= Brief =
Every entry is to be returned verbatim.

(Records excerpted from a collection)

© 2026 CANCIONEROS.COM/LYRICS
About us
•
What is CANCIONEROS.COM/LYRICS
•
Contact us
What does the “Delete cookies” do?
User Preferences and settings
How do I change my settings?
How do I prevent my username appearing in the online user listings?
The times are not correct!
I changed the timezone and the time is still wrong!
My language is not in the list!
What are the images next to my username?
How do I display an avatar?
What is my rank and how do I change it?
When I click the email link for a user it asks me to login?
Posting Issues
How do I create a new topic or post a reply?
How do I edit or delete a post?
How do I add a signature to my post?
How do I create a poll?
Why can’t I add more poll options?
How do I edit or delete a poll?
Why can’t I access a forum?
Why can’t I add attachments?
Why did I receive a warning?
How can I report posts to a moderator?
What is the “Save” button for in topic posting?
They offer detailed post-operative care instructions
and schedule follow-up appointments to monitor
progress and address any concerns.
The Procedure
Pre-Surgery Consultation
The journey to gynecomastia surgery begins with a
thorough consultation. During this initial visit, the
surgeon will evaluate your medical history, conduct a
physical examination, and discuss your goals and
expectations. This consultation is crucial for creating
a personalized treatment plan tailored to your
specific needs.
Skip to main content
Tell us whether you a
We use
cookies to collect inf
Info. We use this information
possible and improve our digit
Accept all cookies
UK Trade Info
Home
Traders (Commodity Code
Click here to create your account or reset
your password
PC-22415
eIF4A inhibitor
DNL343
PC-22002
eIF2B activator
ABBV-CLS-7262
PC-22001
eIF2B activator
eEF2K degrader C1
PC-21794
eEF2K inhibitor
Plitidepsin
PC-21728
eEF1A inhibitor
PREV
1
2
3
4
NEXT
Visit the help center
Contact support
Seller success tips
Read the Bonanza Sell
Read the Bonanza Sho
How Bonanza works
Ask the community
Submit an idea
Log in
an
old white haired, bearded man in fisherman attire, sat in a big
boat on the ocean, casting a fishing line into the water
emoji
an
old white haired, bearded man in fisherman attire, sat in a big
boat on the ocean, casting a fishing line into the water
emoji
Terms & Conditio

= Output for this exercise =
© 2026 CANCIONEROS.COM/LYRICS
About us
•
What is CANCIONEROS.COM/LYRICS
•
Contact us
What does the “Delete cookies” do?
User Preferences and settings
How do I change my settings?
How do I prevent my username appearing in the online user listings?
The times are not correct!
I changed the timezone and the time is still wrong!
My language is not in the list!
What are the images next to my username?
How do I display an avatar?
What is my rank and how do I change it?
When I click the email link for a user it asks me to login?
Posting Issues
How do I create a new topic or post a reply?
How do I edit or delete a post?
How do I add a signature to my post?
How do I create a poll?
Why can’t I add more poll options?
How do I edit or delete a poll?
Why can’t I access a forum?
Why can’t I add attachments?
Why did I receive a warning?
How can I report posts to a moderator?
What is the “Save” button for in topic posting?
They offer detailed post-operative care instructions
and schedule follow-up appointments to monitor
progress and address any concerns.
The Procedure
Pre-Surgery Consultation
The journey to gynecomastia surgery begins with a
thorough consultation. During this initial visit, the
surgeon will evaluate your medical history, conduct a
physical examination, and discuss your goals and
expectations. This consultation is crucial for creating
a personalized treatment plan tailored to your
specific needs.
Skip to main content
Tell us whether you a
We use
cookies to collect inf
Info. We use this information
possible and improve our digit
Accept all cookies
UK Trade Info
Home
Traders (Commodity Code
Click here to create your account or reset
your password
PC-22415
eIF4A inhibitor
DNL343
PC-22002
eIF2B activator
ABBV-CLS-7262
PC-22001
eIF2B activator
eEF2K degrader C1
PC-21794
eEF2K inhibitor
Plitidepsin
PC-21728
eEF1A inhibitor
PREV
1
2
3
4
NEXT
Visit the help center
Contact support
Seller success tips
Read the Bonanza Sell
Read the Bonanza Sho
How Bonanza works
Ask the community
Submit an idea
Log in
an
old white haired, bearded man in fisherman attire, sat in a big
boat on the ocean, casting a fishing line into the water
emoji
an
old white haired, bearded man in fisherman attire, sat in a big
boat on the ocean, casting a fishing line into the water
emoji
Terms & Conditio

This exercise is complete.